## ABOUT THIS TASK:
Keeping every word in place, write out the entries that come next.
##############################
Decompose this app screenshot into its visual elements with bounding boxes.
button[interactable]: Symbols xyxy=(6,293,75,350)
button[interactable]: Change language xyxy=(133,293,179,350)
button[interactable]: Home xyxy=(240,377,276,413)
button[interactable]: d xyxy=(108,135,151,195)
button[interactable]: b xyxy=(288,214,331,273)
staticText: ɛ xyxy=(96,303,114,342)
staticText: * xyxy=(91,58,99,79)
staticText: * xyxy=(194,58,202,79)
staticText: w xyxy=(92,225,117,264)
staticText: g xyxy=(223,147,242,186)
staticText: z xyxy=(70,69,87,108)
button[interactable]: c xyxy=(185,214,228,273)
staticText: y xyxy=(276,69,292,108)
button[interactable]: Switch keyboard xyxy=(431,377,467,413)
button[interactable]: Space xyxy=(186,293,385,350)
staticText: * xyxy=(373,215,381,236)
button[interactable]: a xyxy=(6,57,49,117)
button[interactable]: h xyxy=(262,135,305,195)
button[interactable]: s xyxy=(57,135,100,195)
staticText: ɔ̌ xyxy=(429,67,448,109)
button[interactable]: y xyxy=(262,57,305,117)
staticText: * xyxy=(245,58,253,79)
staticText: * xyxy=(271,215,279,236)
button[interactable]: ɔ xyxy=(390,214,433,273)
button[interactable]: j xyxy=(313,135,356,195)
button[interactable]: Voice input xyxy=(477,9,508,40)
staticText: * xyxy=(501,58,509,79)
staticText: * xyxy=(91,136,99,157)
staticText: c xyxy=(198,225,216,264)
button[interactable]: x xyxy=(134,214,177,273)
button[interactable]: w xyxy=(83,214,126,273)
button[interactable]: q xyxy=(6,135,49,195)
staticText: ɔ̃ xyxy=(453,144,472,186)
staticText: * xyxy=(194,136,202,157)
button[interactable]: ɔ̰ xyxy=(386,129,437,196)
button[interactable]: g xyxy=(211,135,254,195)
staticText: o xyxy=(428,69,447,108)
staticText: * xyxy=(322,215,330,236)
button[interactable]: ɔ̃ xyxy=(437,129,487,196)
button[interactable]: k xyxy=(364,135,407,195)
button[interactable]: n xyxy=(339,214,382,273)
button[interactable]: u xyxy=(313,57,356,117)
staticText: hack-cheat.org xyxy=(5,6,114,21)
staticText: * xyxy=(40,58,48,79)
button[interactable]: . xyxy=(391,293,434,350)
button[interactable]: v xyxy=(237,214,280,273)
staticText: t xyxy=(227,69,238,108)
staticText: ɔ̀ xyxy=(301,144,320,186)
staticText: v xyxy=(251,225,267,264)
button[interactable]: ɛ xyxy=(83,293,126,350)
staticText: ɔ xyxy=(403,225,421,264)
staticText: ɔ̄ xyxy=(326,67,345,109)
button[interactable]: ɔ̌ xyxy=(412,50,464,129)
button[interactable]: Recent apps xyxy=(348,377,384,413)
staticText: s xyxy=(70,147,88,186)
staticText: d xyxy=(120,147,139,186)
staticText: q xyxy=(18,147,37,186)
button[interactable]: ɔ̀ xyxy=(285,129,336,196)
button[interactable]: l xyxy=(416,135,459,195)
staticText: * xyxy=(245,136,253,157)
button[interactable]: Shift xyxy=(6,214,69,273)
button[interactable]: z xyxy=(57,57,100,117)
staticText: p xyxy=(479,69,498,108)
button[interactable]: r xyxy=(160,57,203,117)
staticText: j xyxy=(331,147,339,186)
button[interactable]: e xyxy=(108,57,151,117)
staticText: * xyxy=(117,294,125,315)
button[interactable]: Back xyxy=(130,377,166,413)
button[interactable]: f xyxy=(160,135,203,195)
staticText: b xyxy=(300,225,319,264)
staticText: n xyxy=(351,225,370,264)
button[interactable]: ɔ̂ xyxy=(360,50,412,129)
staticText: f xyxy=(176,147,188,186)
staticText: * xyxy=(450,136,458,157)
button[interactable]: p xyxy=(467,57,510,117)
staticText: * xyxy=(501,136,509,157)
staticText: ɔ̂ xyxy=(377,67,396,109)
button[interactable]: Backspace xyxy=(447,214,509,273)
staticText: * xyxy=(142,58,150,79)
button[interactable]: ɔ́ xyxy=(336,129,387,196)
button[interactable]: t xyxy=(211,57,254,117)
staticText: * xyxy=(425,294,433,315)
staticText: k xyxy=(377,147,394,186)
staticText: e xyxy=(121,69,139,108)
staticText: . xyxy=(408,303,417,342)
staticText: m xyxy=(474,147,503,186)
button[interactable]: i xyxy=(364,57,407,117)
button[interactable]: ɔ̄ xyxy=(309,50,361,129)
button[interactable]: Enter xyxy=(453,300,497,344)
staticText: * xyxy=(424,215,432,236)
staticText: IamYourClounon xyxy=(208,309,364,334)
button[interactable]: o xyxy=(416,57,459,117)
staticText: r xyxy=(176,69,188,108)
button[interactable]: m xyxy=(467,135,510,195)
##############################
## YOUR SOLUTION:
Decompose this app screenshot into its visual elements with bounding boxes.
button[interactable]: Symbols xyxy=(6,293,75,350)
button[interactable]: Change language xyxy=(133,293,179,350)
button[interactable]: Home xyxy=(240,377,276,413)
button[interactable]: d xyxy=(108,135,151,195)
button[interactable]: b xyxy=(288,214,331,273)
staticText: ɛ xyxy=(96,303,114,342)
staticText: * xyxy=(91,58,99,79)
staticText: * xyxy=(194,58,202,79)
staticText: w xyxy=(92,225,117,264)
staticText: g xyxy=(223,147,242,186)
staticText: z xyxy=(70,69,87,108)
button[interactable]: c xyxy=(185,214,228,273)
staticText: y xyxy=(276,69,292,108)
button[interactable]: Switch keyboard xyxy=(431,377,467,413)
button[interactable]: Space xyxy=(186,293,385,350)
staticText: * xyxy=(373,215,381,236)
button[interactable]: a xyxy=(6,57,49,117)
button[interactable]: h xyxy=(262,135,305,195)
button[interactable]: s xyxy=(57,135,100,195)
staticText: ɔ̌ xyxy=(429,67,448,109)
button[interactable]: y xyxy=(262,57,305,117)
staticText: * xyxy=(245,58,253,79)
staticText: * xyxy=(271,215,279,236)
button[interactable]: ɔ xyxy=(390,214,433,273)
button[interactable]: j xyxy=(313,135,356,195)
button[interactable]: Voice input xyxy=(477,9,508,40)
staticText: * xyxy=(501,58,509,79)
staticText: * xyxy=(91,136,99,157)
staticText: c xyxy=(198,225,216,264)
button[interactable]: x xyxy=(134,214,177,273)
button[interactable]: w xyxy=(83,214,126,273)
button[interactable]: q xyxy=(6,135,49,195)
staticText: ɔ̃ xyxy=(453,144,472,186)
staticText: * xyxy=(194,136,202,157)
button[interactable]: ɔ̰ xyxy=(386,129,437,196)
button[interactable]: g xyxy=(211,135,254,195)
staticText: o xyxy=(428,69,447,108)
staticText: * xyxy=(322,215,330,236)
button[interactable]: ɔ̃ xyxy=(437,129,487,196)
button[interactable]: k xyxy=(364,135,407,195)
button[interactable]: n xyxy=(339,214,382,273)
button[interactable]: u xyxy=(313,57,356,117)
staticText: hack-cheat.org xyxy=(5,6,114,21)
staticText: * xyxy=(40,58,48,79)
button[interactable]: . xyxy=(391,293,434,350)
button[interactable]: v xyxy=(237,214,280,273)
staticText: t xyxy=(227,69,238,108)
staticText: ɔ̀ xyxy=(301,144,320,186)
staticText: v xyxy=(251,225,267,264)
button[interactable]: ɛ xyxy=(83,293,126,350)
staticText: ɔ xyxy=(403,225,421,264)
staticText: ɔ̄ xyxy=(326,67,345,109)
button[interactable]: ɔ̌ xyxy=(412,50,464,129)
button[interactable]: Recent apps xyxy=(348,377,384,413)
staticText: s xyxy=(70,147,88,186)
staticText: d xyxy=(120,147,139,186)
staticText: q xyxy=(18,147,37,186)
button[interactable]: ɔ̀ xyxy=(285,129,336,196)
button[interactable]: l xyxy=(416,135,459,195)
staticText: * xyxy=(245,136,253,157)
button[interactable]: Shift xyxy=(6,214,69,273)
button[interactable]: z xyxy=(57,57,100,117)
staticText: p xyxy=(479,69,498,108)
button[interactable]: r xyxy=(160,57,203,117)
staticText: j xyxy=(331,147,339,186)
button[interactable]: e xyxy=(108,57,151,117)
staticText: * xyxy=(117,294,125,315)
button[interactable]: Back xyxy=(130,377,166,413)
button[interactable]: f xyxy=(160,135,203,195)
staticText: b xyxy=(300,225,319,264)
staticText: n xyxy=(351,225,370,264)
button[interactable]: ɔ̂ xyxy=(360,50,412,129)
staticText: f xyxy=(176,147,188,186)
staticText: * xyxy=(450,136,458,157)
button[interactable]: p xyxy=(467,57,510,117)
staticText: * xyxy=(501,136,509,157)
staticText: ɔ̂ xyxy=(377,67,396,109)
button[interactable]: Backspace xyxy=(447,214,509,273)
staticText: * xyxy=(142,58,150,79)
button[interactable]: ɔ́ xyxy=(336,129,387,196)
button[interactable]: t xyxy=(211,57,254,117)
staticText: * xyxy=(425,294,433,315)
staticText: k xyxy=(377,147,394,186)
staticText: e xyxy=(121,69,139,108)
staticText: . xyxy=(408,303,417,342)
staticText: m xyxy=(474,147,503,186)
button[interactable]: i xyxy=(364,57,407,117)
button[interactable]: ɔ̄ xyxy=(309,50,361,129)
button[interactable]: Enter xyxy=(453,300,497,344)
staticText: * xyxy=(424,215,432,236)
staticText: IamYourClounon xyxy=(208,309,364,334)
button[interactable]: o xyxy=(416,57,459,117)
staticText: r xyxy=(176,69,188,108)
button[interactable]: m xyxy=(467,135,510,195)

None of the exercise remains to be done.